Court Opinion

ID: 3233915
Source: CourtListenerOpinion
Date Created: 2016-07-05 16:08:56.209539+00
Date Added: 2024-06-11T13:57:32.994005
License: Public Domain

Petitioner insists (as the main question in the case) that the order of continuance entered October 26, 1933, was valid, and that plaintiff in the action, having *Page 431 
accepted the continuance on the conditions therein stated, cannot thereafter question its validity. Humes v. O'Bryan 
Washington, 74 Ala. 64; McLaughlin v. Beyers, 175 Ala. 544,57 So. 716.
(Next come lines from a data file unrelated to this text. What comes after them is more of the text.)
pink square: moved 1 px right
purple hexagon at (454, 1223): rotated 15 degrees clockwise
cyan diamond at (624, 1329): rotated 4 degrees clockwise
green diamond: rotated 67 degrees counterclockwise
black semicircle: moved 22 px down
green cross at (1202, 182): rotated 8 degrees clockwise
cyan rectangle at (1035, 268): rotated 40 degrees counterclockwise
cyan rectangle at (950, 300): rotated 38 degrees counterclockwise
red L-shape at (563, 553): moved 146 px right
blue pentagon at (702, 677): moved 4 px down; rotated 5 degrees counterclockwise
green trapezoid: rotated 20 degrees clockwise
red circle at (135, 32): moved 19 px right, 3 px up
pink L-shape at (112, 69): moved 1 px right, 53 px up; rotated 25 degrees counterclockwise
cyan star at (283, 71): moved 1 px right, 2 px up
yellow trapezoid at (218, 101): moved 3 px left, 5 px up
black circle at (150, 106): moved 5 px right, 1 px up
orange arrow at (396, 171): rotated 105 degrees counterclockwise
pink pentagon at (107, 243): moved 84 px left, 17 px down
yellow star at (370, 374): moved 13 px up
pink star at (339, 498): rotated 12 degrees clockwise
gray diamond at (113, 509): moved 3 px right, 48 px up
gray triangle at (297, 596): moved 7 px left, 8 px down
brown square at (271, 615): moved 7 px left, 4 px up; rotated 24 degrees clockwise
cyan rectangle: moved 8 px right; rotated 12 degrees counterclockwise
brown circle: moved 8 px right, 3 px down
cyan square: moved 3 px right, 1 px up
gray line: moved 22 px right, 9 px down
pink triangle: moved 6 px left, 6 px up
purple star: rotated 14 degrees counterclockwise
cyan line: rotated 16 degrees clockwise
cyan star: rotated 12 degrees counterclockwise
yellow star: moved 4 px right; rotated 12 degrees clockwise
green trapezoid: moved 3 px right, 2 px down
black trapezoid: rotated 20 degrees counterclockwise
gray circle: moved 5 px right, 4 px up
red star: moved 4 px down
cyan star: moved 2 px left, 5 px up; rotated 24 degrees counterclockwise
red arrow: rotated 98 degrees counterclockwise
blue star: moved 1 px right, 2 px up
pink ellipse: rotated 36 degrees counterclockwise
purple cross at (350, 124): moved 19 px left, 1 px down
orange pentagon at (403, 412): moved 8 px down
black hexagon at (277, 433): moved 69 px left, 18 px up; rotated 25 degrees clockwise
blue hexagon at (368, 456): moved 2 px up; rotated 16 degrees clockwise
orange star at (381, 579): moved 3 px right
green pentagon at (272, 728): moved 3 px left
But this does not answer the exigencies of petitioner's case. Though indefinite both as to amount and time of payment, yet for the purpose in hand the validity of the order may be conceded. It was not, however, an order on condition (Ex parte Abrams, 48 Ala. 151), but one imposing terms only. And it may further be conceded that plaintiff, having accepted the continuance on the terms stated in the order, would have no legal right to question its validity. But plaintiff is not placed in the attitude of such an attack. The order of continuance entered was that of the court, and not the judge (Morris v. McElroy, 219 Ala. 369, 122 So. 608), and it is of course well understood that the extraordinary remedy of mandamus is only to be granted when there is a clear specific legal right shown, for the enforcement of which there is no other adequate remedy. Ex parte Smith, 228 Ala. 232,153 So. 152.
As previously observed, the order was one imposing terms only, and the granting of petitioner's prayer for relief in the instant case would be paramount to a denial of the court at a subsequent term to exercise a sound discretion as to whether or not the terms of the order should be modified, or else result in a holding that such modification by the court would be a gross abuse of discretion. Morris v. McElroy, supra; City of Birmingham v. Banks, 228 Ala. 295, 153 So. 189.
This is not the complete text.